Conan showcases Finnish trip on 'Late Night'
Last Updated: Friday, March 10, 2006 | 10:17 AM ET
CBC News
Late night host Conan O'Brien will share scenes from his recent "surreal" trip to Finland with North American audiences Friday.
"[David] Hasselhoff is big in Germany, but I'm the king of Finland," O'Brien told the Associated Press.
While the New York-based Late Night with Conan O'Brien was on hiatus during the Olympics, O'Brien and a camera crew travelled to Helsinki for a few days.
Conan O'Brien presented Finnish President Tarja Halonen with a Valentine's gift when he met her at the presidential palace in Helsinki on Feb. 14. O'Brien will showcase his trip to Finland on his show Friday.
(AP Photo/Antti Aimo-Koivisto , Lehtikuva)
The popularity of O'Brien's show, which airs after a three-day delay in Finland, skyrocketed after he began making jokes late last year about his supposed physical resemblance to Finnish President Tarja Halonen, who was running for re-election. He also ran mock campaign ads supporting her and poking fun at her rivals. Halonen was re-elected earlier this year.
Despite the buzz, including criticism from Halonen's political rivals, the Late Night crew didn't know what to expect from their trip.
"We were thinking we were going to arrive at the airport and that no one's really going to be there," O'Brien said.
Instead, thousands of fans and a group of paparazzi awaited them at the airport and followed them throughout their trip. Local media ran cover stories on O'Brien's visit, he was presented with a special prize at a TV awards gala and met President Halonen in a formal ceremony.
"It was treated with the same dignity and gravitas as Nelson Mandela meeting with Mother Teresa," O'Brien recalled.
"My feeling was, 'Is this really happening?'"
O'Brien described the whole experience as "surreal. It was a fevered dream," he said.
The Massachusetts-born O'Brien has been called "the most intelligent of the late-night hosts." He is a former president of the Harvard Lampoon humour magazine and has a strong history of comedy writing, with credits including HBO's Not Necessarily the News, Saturday Night Live and The Simpsons.

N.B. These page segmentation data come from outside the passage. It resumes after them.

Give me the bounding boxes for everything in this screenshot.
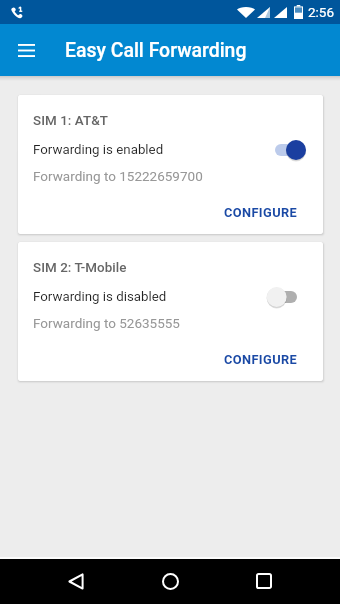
button[interactable]: SIM 2: T-Mobile	[18, 242, 323, 381]
staticText: Easy Call Forwarding	[65, 39, 247, 62]
staticText: 2:56	[308, 4, 335, 20]
button[interactable]: SIM 1: AT&T	[18, 95, 323, 234]
button[interactable]: Recent apps	[243, 560, 285, 602]
button[interactable]: Enable call forwarding	[267, 287, 306, 307]
button[interactable]: Open navigation menu	[10, 34, 42, 66]
staticText: Forwarding is disabled	[33, 289, 267, 305]
staticText: CONFIGURE	[224, 352, 298, 367]
staticText: CONFIGURE	[224, 205, 298, 220]
staticText: Forwarding is enabled	[33, 142, 267, 158]
staticText: Forwarding to 52635555	[33, 315, 180, 331]
button[interactable]: Home	[149, 560, 191, 602]
button[interactable]: CONFIGURE	[215, 348, 307, 371]
button[interactable]: Disable call forwarding	[267, 140, 306, 160]
staticText: SIM 2: T-Mobile	[33, 260, 127, 276]
button[interactable]: Back	[55, 560, 97, 602]
button[interactable]: CONFIGURE	[215, 201, 307, 224]
staticText: SIM 1: AT&T	[33, 113, 108, 129]
staticText: Forwarding to 15222659700	[33, 168, 203, 184]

Two years ago, O'Brien brought his show to Toronto, where he filmed skits and four episodes of his show featuring Canadian guests such as Michael J. Fox, Mike Myers, Jim Carrey, Eric McCormack, Nickelback and Barenaked Ladies.
The trip also spawned a mini-scandal after a skit in which Triumph the Insult Comic Dog, a hand puppet often featured on the show, visited Quebec and insulted French Canadians. The self-deprecating host offered a televised apology, in which a French translator converted O'Brien's words into insults about the comic.